As a programmer, I want the freedom to choose which was the appropriate 
character encoding for my application - or even to mix encodings in the 
same application.

- I would always choose UTF-8 for database columns as that is the best 
compromise between international support and compact encoding (and hope 
that my RDBMS was not so dumb as to allocate four times the max 
character width for every UTF-8 string).

- If I was doing a lot of intensive CPU string processing of strings 
with international support then UTF-16 is what I would want to use for 
internal representation - as long as the cost of UTF-8 to UTF-16 
transliteration was justified when reading/writing to disk.

- On the other hand, if I am working on an in house application that I 
know is always going to be working in English (or Western Europe) then 
use of a National Character set (or more likely ISO 10589-1) seems the 
obvious choice.

Pascal does seem to support what I want. It has the unicodestring type 
for UTF-16 and the string type (with code page) for UTF-8 and national 
character sets. However, the problem is that Pascal (or FPC) permits an 
ambiguity between the use of UTF-8 and national character sets.

If you program is in English and your data is in English then UTF-8 and 
Ansistrings (or even different 8-bit code pages) look the same and is 
very easy to get sloppy, use the basic string type all over the place,  
and to get very confused as to what your string code page really is. The 
whole thing then just falls apart when you try and internationalise it.
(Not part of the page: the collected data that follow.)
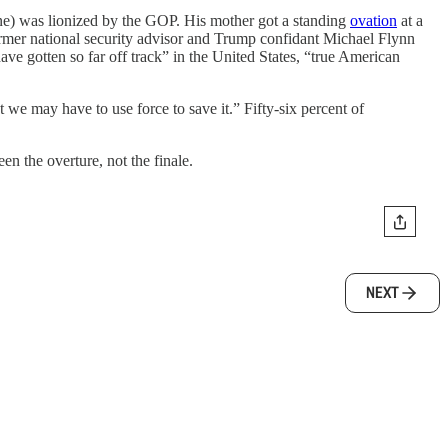
ne) was lionized by the GOP. His mother got a standing
ovation
at a
ormer national security advisor and Trump confidant Michael Flynn
ave gotten so far off track” in the United States, “true American
t we may have to use force to save it.” Fifty-six percent of
n the overture, not the finale.
NEXT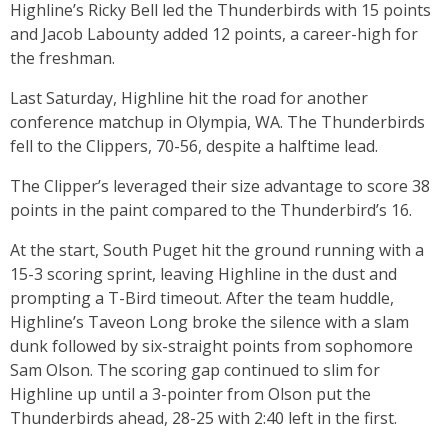
Highline’s Ricky Bell led the Thunderbirds with 15 points
and Jacob Labounty added 12 points, a career-high for
the freshman.
Last Saturday, Highline hit the road for another
conference matchup in Olympia, WA. The Thunderbirds
fell to the Clippers, 70-56, despite a halftime lead.
The Clipper’s leveraged their size advantage to score 38
points in the paint compared to the Thunderbird’s 16.
At the start, South Puget hit the ground running with a
15-3 scoring sprint, leaving Highline in the dust and
prompting a T-Bird timeout. After the team huddle,
Highline’s Taveon Long broke the silence with a slam
dunk followed by six-straight points from sophomore
Sam Olson. The scoring gap continued to slim for
Highline up until a 3-pointer from Olson put the
Thunderbirds ahead, 28-25 with 2:40 left in the first.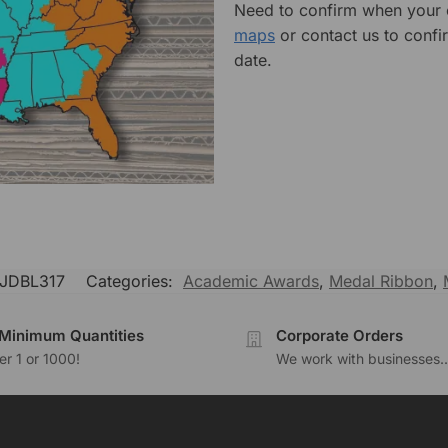
Need to confirm when your o
maps
or contact us to confi
date.
JDBL317
Categories:
Academic Awards
,
Medal Ribbon
,
Minimum Quantities
Corporate Orders
r 1 or 1000!
We work with businesses..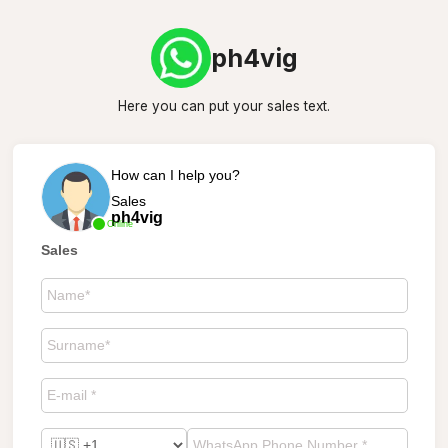
ph4vig
Here you can put your sales text.
How can I help you?
Sales
ph4vig
Online
Sales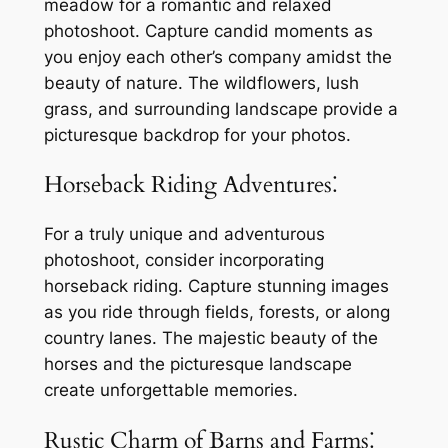
meadow for a romantic and relaxed
photoshoot. Capture candid moments as
you enjoy each other’s company amidst the
beauty of nature. The wildflowers, lush
grass, and surrounding landscape provide a
picturesque backdrop for your photos.
Horseback Riding Adventures⁚
For a truly unique and adventurous
photoshoot, consider incorporating
horseback riding. Capture stunning images
as you ride through fields, forests, or along
country lanes. The majestic beauty of the
horses and the picturesque landscape
create unforgettable memories.
Rustic Charm of Barns and Farms⁚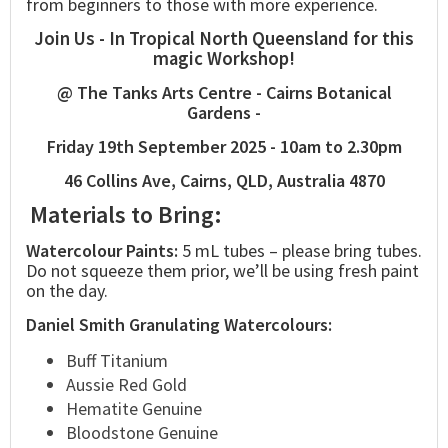
from beginners to those with more experience.
Join Us - In Tropical North Queensland for this
magic Workshop!
@ The Tanks Arts Centre - Cairns Botanical
Gardens -
Friday 19th September 2025 - 10am to 2.30pm
46 Collins Ave, Cairns, QLD, Australia 4870
Materials to Bring:
Watercolour Paints:
5 mL tubes – please bring tubes.
Do not squeeze them prior, we’ll be using fresh paint
on the day.
Daniel Smith Granulating Watercolours:
Buff Titanium
Aussie Red Gold
Hematite Genuine
Bloodstone Genuine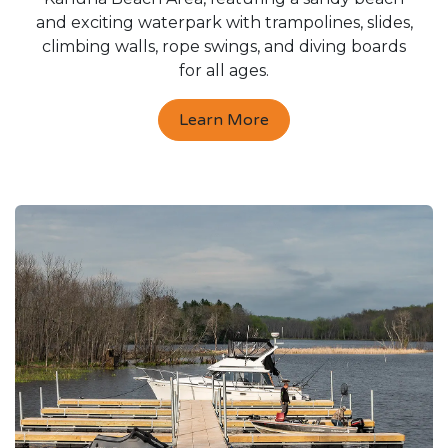
and exciting waterpark with trampolines, slides,
climbing walls, rope swings, and diving boards
for all ages.
Learn More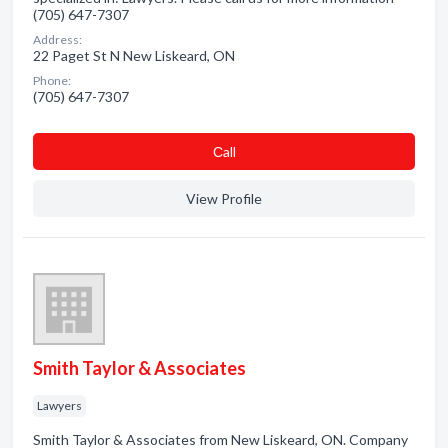
(705) 647-7307
Address:
22 Paget St N New Liskeard, ON
Phone:
(705) 647-7307
Сall
View Profile
Smith Taylor & Associates
Lawyers
Smith Taylor & Associates from New Liskeard, ON. Company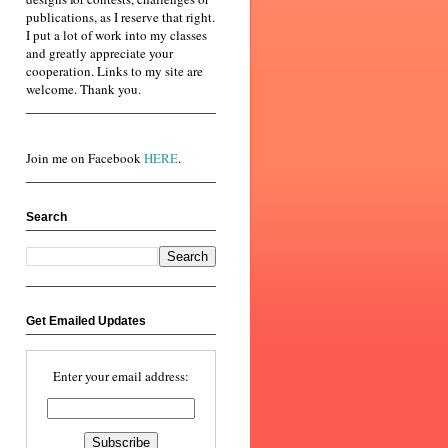
publications, as I reserve that right.
I put a lot of work into my classes
and greatly appreciate your
cooperation. Links to my site are
welcome. Thank you.
Join me on Facebook
HERE
.
Search
Get Emailed Updates
Enter your email address: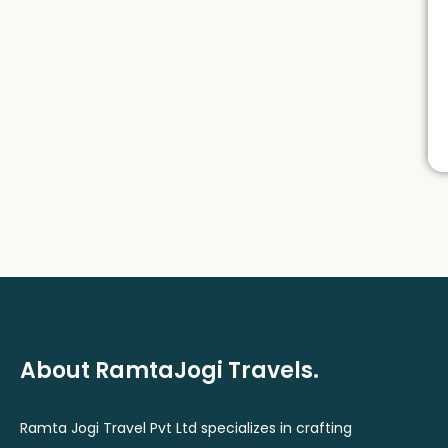
About RamtaJogi Travels.
Ramta Jogi Travel Pvt Ltd specializes in crafting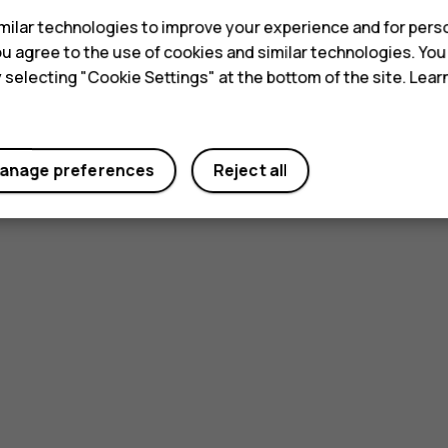
ilar technologies to improve your experience and for perso
 you agree to the use of cookies and similar technologies. Yo
y selecting "Cookie Settings" at the bottom of the site. Lea
anage preferences
Reject all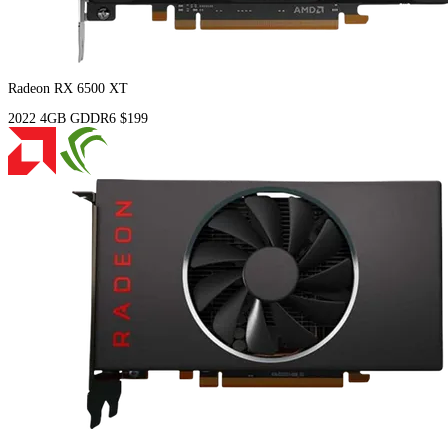
Radeon RX 6500 XT
2022
4GB
GDDR6
$199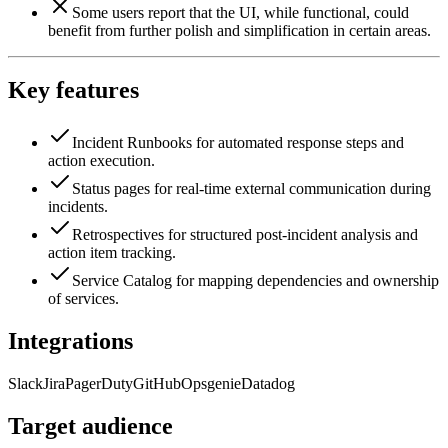
Some users report that the UI, while functional, could
benefit from further polish and simplification in certain areas.
Key features
Incident Runbooks for automated response steps and
action execution.
Status pages for real-time external communication during
incidents.
Retrospectives for structured post-incident analysis and
action item tracking.
Service Catalog for mapping dependencies and ownership
of services.
Integrations
Slack
Jira
PagerDuty
GitHub
Opsgenie
Datadog
Target audience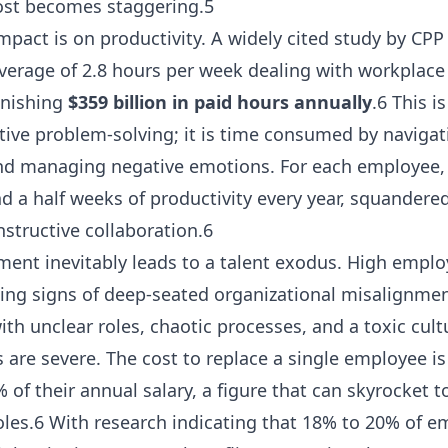
cost becomes staggering.5
act is on productivity. A widely cited study by CPP I
rage of 2.8 hours per week dealing with workplace c
onishing
$359 billion in paid hours annually
.6 This i
tive problem-solving; it is time consumed by navigati
d managing negative emotions. For each employee, t
nd a half weeks of productivity every year, squandere
nstructive collaboration.6
ment inevitably leads to a talent exodus. High emplo
ning signs of deep-seated organizational misalignme
th unclear roles, chaotic processes, and a toxic cult
s are severe. The cost to replace a single employee i
f their annual salary, a figure that can skyrocket t
roles.6 With research indicating that 18% to 20% of 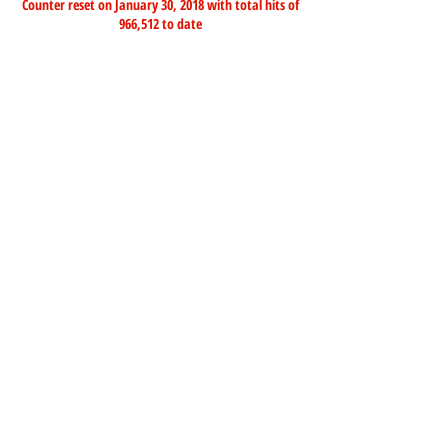
Counter reset on January 30, 2018 with total hits of
966,512 to date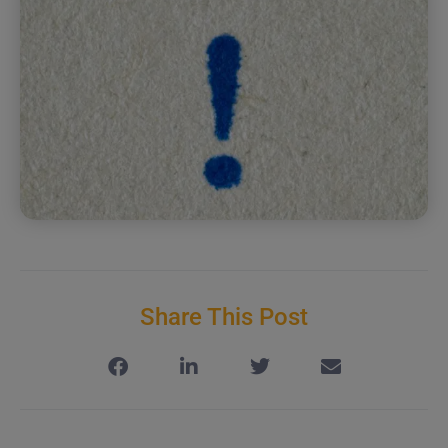
Share This Post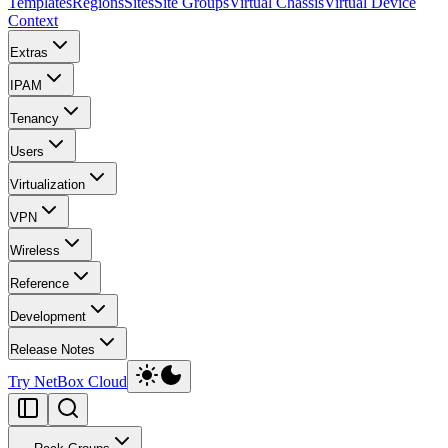
Templates
Regions
Sites
Site Groups
Virtual Chassis
Virtual Device
Context
Extras
IPAM
Tenancy
Users
Virtualization
VPN
Wireless
Reference
Development
Release Notes
Try NetBox Cloud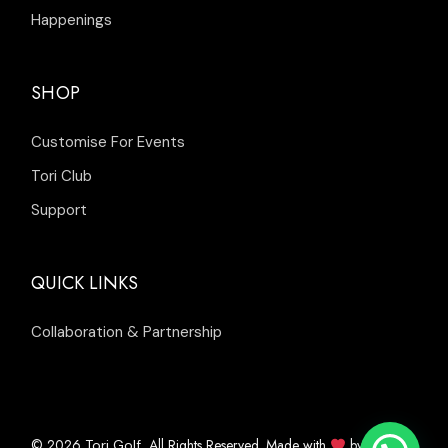
Happenings
SHOP
Customise For Events
Tori Club
Support
QUICK LINKS
Collaboration & Partnership
© 2026
, All Rights Reserved. Made with
by
Tori Golf
Inleads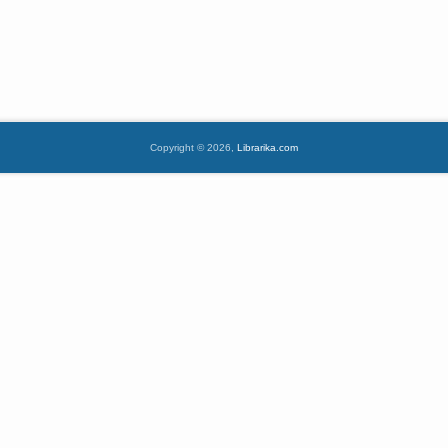
Copyright © 2026,
Librarika.com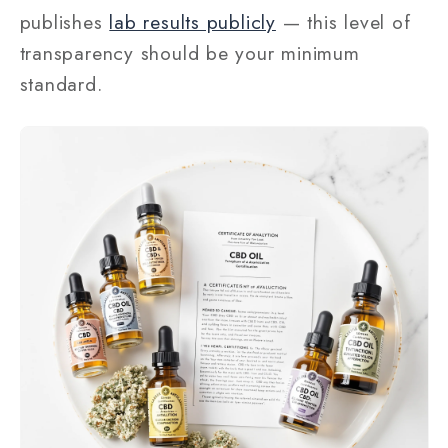
publishes
lab results publicly
— this level of
transparency should be your minimum
standard.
I would argue that this problem would be avoided if the code page was 
part of the string data (just as the byte count is already) and that 
strings defined without an explicit code page could have a string with 
any code page assigned to them, while strings with an explicit code code 
as part of their type could only be assigned a string of that code page 
(perhaps with automatic transliteration on assignment from another code 
page). Also, byte length and character length could then be returned by 
standard routines.

This is in contrast to the current situation where strings without an 
explicit code page setting are simply assumed to use the 
DefaultSystemCodePage with limited run time checking (often none).

Indeed, if the code page was part of the string data, then the "string" 
type should be able to unify both wide string and ansistrings.